Peking. Der Automobilzulieferer Kiekert aus Heiligenhaus ist an den chinesischen Automobilzulieferer Lingyun verkauft worden. Die Zustimmung der Kartellbehörden wird in den kommenden Monaten erwartet. Die Kiekert AG ist seit dem Jahr 2006 im Besitz eines Eigentümer-Konsortiums, im Wesentlichen bestehend aus den beiden Finanzinvestoren BlueBay Asset Management und Silver Point Capital sowie dem US-Investor Morgan Stanley. Mit den neuen Eigentümern kam 2007 auch ein neues Management an Bord.

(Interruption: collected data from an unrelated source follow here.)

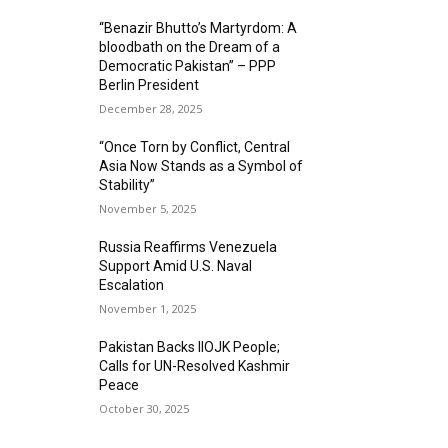
“Benazir Bhutto’s Martyrdom: A
bloodbath on the Dream of a
Democratic Pakistan” – PPP
Berlin President
December 28, 2025
“Once Torn by Conflict, Central
Asia Now Stands as a Symbol of
Stability”
November 5, 2025
Russia Reaffirms Venezuela
Support Amid U.S. Naval
Escalation
November 1, 2025
Pakistan Backs IIOJK People;
Calls for UN-Resolved Kashmir
Peace
October 30, 2025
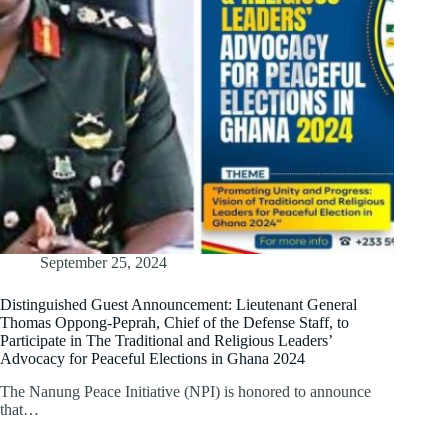
September 25, 2024
Distinguished Guest Announcement: Lieutenant General
Thomas Oppong-Peprah, Chief of the Defense Staff, to
Participate in The Traditional and Religious Leaders’
Advocacy for Peaceful Elections in Ghana 2024
The Nanung Peace Initiative (NPI) is honored to announce
that…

Kiekert wurde in den darauf folgenden Jahren restrukturiert. Das Unternehmen sieht sich für den Verkauf an einen strategischen Investor aus dem Automobilsektor bestens vorbereitet. Kiekert befindet sich heute auf einem soliden Wachstumspfad mit nachhaltiger Profitabilität, heißt es bei dem Zulieferer. Werksseitig führte die Straffung des globalen Produktions-Footprints bei gleichzeitiger Flexibilisierung und der Ausbau in Asien zu nachhaltigen Ergebnisbeiträgen. Darüber hinaus habe eine stringente Produktfokussierung mit erheblichen Investitionen in die Entwicklung dem Weltmarktführer auch in den Krisenjahren 2009/2010 ein deutliches Auftragsplus gesichert.
Die Kiekert Gruppe hat im vergangenen Jahr über 41 Millionen Schließsysteme verkauft und damit das größte Produktionsvolumen in der Unternehmensgeschichte erreicht. Mit weit über 500 Millionen Euro Umsatz schließt Kiekert wieder an frühere Erfolgsjahre an.